Once you reach the line with "Bạn thấy chất lượng của lưới bóng đá ra sao?" below, copy each line exactly, stopping after the line with "Дырка от рублика – Уральские Пельмени", and skip any pictures.

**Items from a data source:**

* * * * *

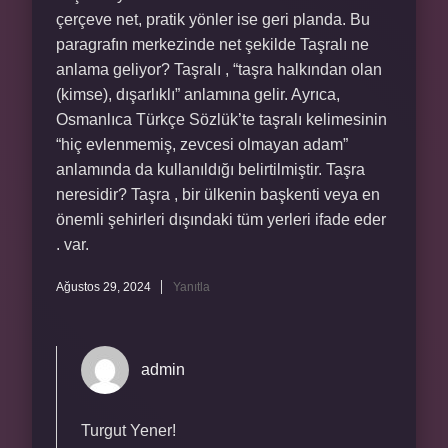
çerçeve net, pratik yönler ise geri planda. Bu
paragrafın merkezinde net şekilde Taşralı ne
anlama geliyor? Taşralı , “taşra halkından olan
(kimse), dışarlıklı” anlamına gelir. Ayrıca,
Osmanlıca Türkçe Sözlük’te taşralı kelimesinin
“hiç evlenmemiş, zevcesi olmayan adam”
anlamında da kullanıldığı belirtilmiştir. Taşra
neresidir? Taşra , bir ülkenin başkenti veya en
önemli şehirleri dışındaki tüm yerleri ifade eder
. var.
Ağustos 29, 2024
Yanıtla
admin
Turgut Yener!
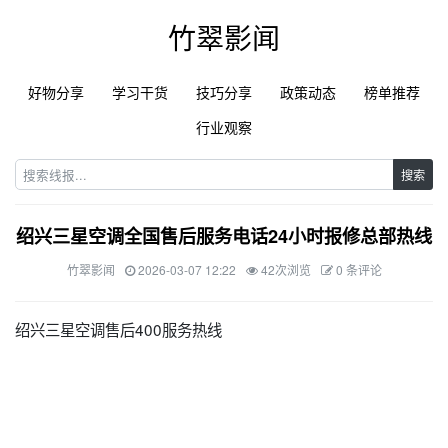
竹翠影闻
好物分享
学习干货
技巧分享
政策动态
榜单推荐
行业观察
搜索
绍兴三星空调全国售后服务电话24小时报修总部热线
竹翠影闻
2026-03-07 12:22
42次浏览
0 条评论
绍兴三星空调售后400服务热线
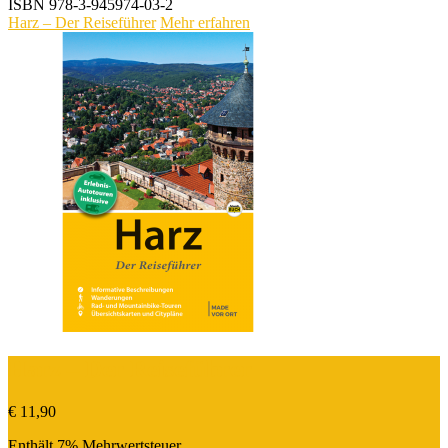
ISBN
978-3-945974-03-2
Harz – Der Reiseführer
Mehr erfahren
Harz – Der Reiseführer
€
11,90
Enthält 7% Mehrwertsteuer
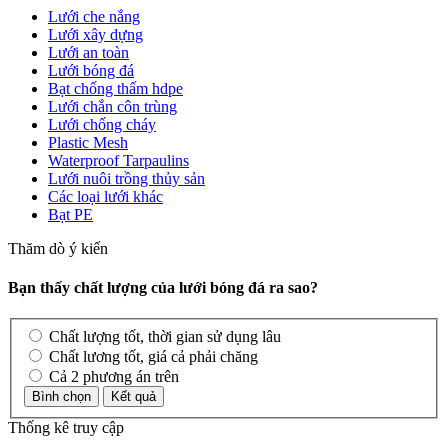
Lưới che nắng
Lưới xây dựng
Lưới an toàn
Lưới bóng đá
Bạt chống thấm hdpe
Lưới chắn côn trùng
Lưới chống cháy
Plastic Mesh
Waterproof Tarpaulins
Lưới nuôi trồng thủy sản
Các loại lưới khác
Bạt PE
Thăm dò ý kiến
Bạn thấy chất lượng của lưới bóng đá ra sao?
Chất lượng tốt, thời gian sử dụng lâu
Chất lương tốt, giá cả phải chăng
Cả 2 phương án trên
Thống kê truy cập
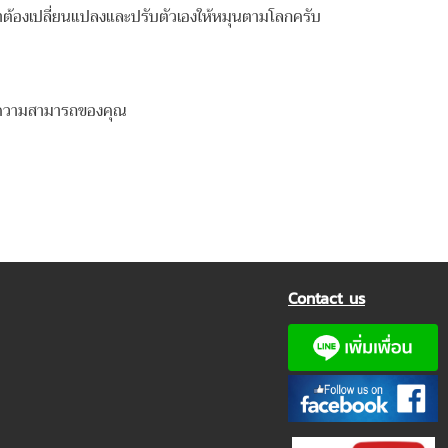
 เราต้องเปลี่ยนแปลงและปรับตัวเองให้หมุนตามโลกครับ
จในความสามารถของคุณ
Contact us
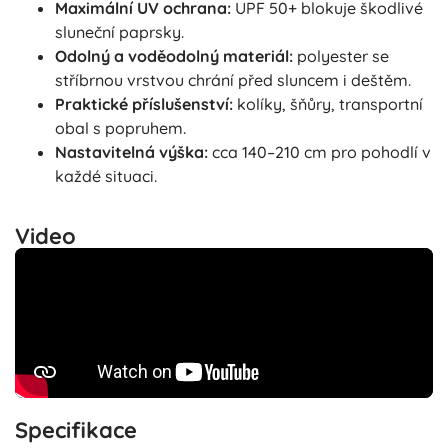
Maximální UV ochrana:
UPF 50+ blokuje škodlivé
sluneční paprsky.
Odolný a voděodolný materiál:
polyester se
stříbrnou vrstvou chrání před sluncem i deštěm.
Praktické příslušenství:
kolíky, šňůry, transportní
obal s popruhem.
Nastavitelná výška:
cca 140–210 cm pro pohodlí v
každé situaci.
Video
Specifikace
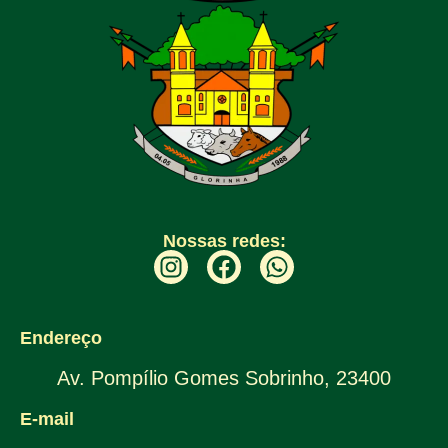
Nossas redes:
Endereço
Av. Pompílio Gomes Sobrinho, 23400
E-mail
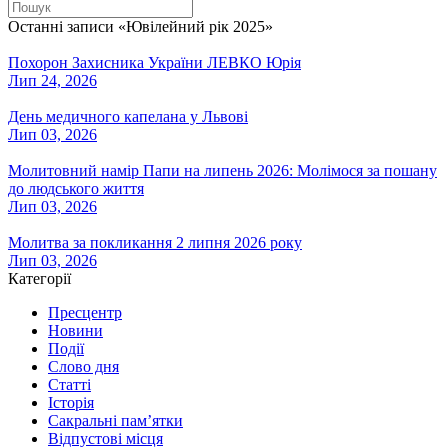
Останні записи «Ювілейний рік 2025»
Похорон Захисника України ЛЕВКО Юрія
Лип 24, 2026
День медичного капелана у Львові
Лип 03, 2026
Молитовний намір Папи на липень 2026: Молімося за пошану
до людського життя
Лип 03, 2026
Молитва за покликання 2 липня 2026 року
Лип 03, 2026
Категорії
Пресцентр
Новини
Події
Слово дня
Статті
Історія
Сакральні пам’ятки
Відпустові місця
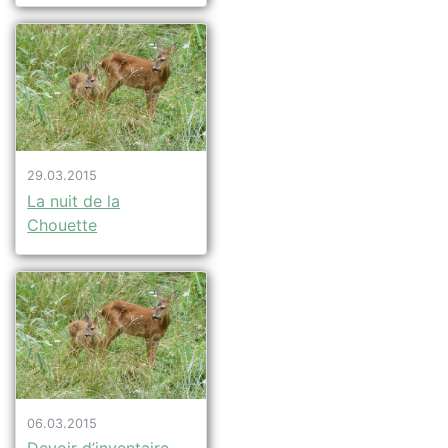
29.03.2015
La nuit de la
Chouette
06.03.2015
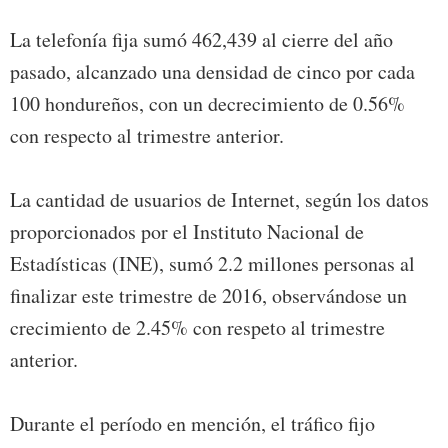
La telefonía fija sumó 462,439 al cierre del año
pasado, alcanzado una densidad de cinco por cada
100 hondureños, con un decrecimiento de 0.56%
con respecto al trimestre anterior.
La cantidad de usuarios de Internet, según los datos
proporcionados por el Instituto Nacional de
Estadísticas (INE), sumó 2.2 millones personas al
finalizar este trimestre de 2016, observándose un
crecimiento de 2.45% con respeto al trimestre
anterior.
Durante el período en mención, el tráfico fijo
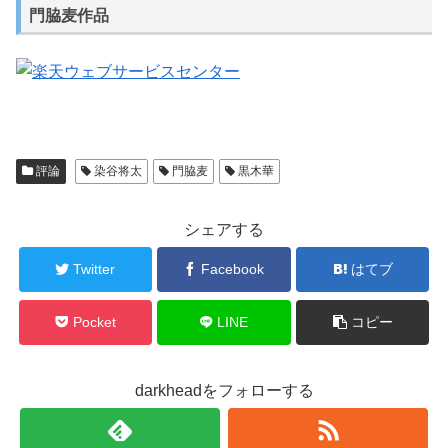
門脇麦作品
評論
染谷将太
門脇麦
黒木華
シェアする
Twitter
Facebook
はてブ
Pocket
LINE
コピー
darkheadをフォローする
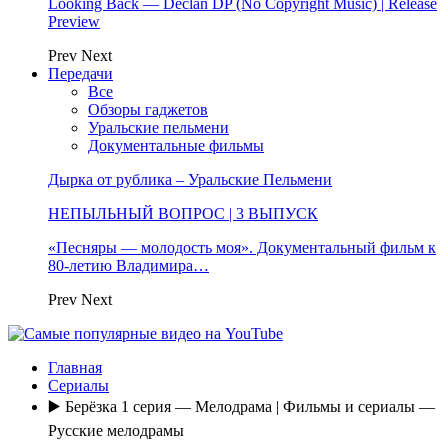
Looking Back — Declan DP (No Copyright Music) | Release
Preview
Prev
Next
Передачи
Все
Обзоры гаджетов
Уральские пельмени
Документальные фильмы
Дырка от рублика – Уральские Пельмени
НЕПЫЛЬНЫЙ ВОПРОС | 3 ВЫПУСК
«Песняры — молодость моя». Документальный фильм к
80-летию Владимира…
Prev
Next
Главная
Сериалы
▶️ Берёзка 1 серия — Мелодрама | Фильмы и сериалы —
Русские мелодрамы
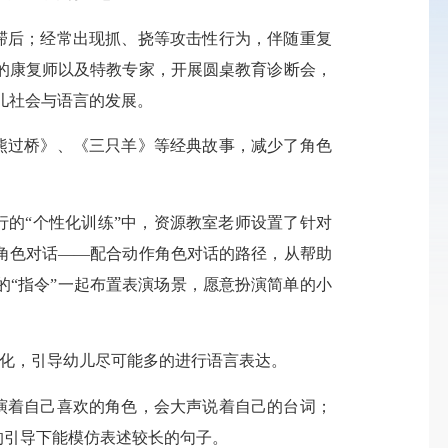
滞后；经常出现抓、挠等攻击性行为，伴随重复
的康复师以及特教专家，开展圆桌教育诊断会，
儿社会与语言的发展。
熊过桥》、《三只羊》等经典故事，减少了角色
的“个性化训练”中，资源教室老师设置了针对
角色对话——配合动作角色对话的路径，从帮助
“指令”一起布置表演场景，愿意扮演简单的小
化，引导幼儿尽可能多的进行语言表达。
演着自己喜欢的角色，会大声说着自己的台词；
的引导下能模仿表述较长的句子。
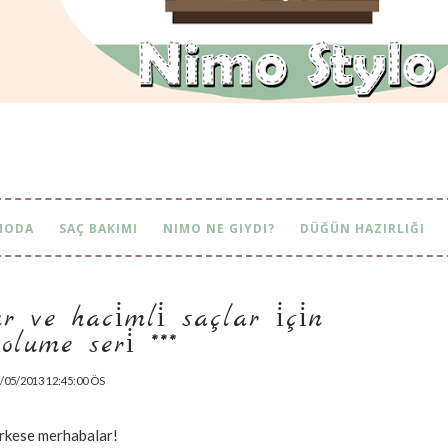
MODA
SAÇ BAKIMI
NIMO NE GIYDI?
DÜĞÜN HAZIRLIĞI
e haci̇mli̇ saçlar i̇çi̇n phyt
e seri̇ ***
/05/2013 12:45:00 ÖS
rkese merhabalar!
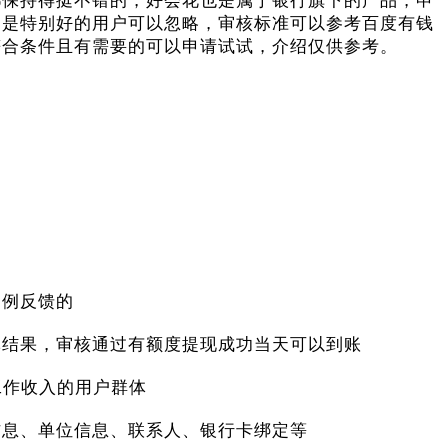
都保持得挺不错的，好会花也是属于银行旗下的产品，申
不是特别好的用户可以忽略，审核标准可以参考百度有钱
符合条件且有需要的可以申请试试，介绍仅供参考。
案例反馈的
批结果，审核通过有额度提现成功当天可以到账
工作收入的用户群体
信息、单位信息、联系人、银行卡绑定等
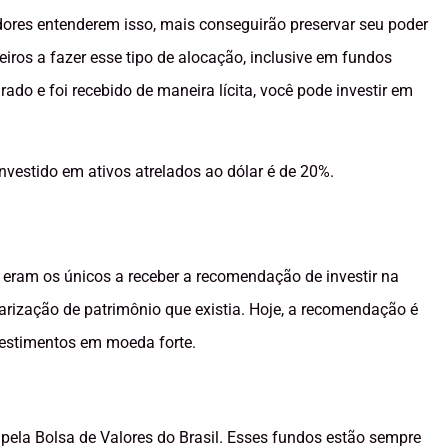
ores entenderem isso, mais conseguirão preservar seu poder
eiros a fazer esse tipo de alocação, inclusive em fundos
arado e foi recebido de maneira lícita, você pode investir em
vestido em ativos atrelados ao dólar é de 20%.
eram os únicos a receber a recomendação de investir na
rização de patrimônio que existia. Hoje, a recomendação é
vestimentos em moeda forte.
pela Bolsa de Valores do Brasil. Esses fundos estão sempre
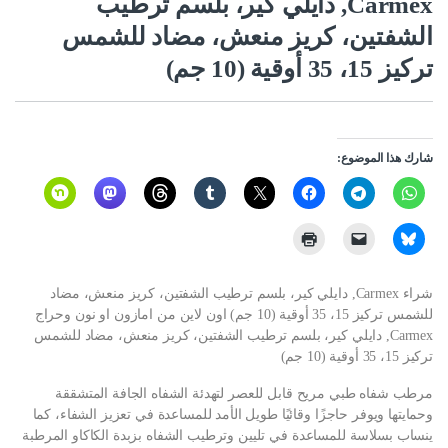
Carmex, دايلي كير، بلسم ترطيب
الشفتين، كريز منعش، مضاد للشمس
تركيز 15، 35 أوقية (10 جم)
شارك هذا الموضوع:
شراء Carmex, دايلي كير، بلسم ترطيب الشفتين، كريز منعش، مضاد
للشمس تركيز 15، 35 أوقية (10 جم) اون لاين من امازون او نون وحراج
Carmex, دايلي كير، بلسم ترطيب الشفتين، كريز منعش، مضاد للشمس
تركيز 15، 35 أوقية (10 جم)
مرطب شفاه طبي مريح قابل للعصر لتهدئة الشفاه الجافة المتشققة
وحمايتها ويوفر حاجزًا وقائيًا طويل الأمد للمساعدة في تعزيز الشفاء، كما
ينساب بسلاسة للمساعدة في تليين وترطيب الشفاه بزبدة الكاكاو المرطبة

* * * * *

**Answer section:**
Bạn thấy chất lượng của lưới bóng đá ra sao?
Chất lượng tốt, thời gian sử dụng lâu
Chất lương tốt, giá cả phải chăng
Cả 2 phương án trên
Thống kê truy cập
 เราต้องเปลี่ยนแปลงและปรับตัวเองให้หมุนตามโลกครับ
จในความสามารถของคุณ
Contact us
Maximální UV ochrana:
UPF 50+ blokuje škodlivé
sluneční paprsky.
Odolný a voděodolný materiál:
polyester se
stříbrnou vrstvou chrání před sluncem i deštěm.
Praktické příslušenství:
kolíky, šňůry, transportní
obal s popruhem.
Nastavitelná výška:
cca 140–210 cm pro pohodlí v
každé situaci.
Video
Specifikace
Nossas redes:
Endereço
Av. Pompílio Gomes Sobrinho, 23400
E-mail
Останні записи «Ювілейний рік 2025»
Похорон Захисника України ЛЕВКО Юрія
Лип 24, 2026
День медичного капелана у Львові
Лип 03, 2026
Молитовний намір Папи на липень 2026: Молімося за пошану
до людського життя
Лип 03, 2026
Молитва за покликання 2 липня 2026 року
Лип 03, 2026
Категорії
Пресцентр
Новини
Події
Слово дня
Статті
Історія
Сакральні пам’ятки
Відпустові місця
29.03.2015
La nuit de la
Chouette
06.03.2015
La telefonía fija sumó 462,439 al cierre del año
pasado, alcanzado una densidad de cinco por cada
100 hondureños, con un decrecimiento de 0.56%
con respecto al trimestre anterior.
La cantidad de usuarios de Internet, según los datos
proporcionados por el Instituto Nacional de
Estadísticas (INE), sumó 2.2 millones personas al
finalizar este trimestre de 2016, observándose un
crecimiento de 2.45% con respeto al trimestre
anterior.
Durante el período en mención, el tráfico fijo
門脇麦作品
評論
染谷将太
門脇麦
黒木華
シェアする
Twitter
Facebook
はてブ
Pocket
LINE
コピー
darkheadをフォローする
Looking Back — Declan DP (No Copyright Music) | Release
Preview
Prev
Next
Передачи
Все
Обзоры гаджетов
Уральские пельмени
Документальные фильмы
Дырка от рублика – Уральские Пельмени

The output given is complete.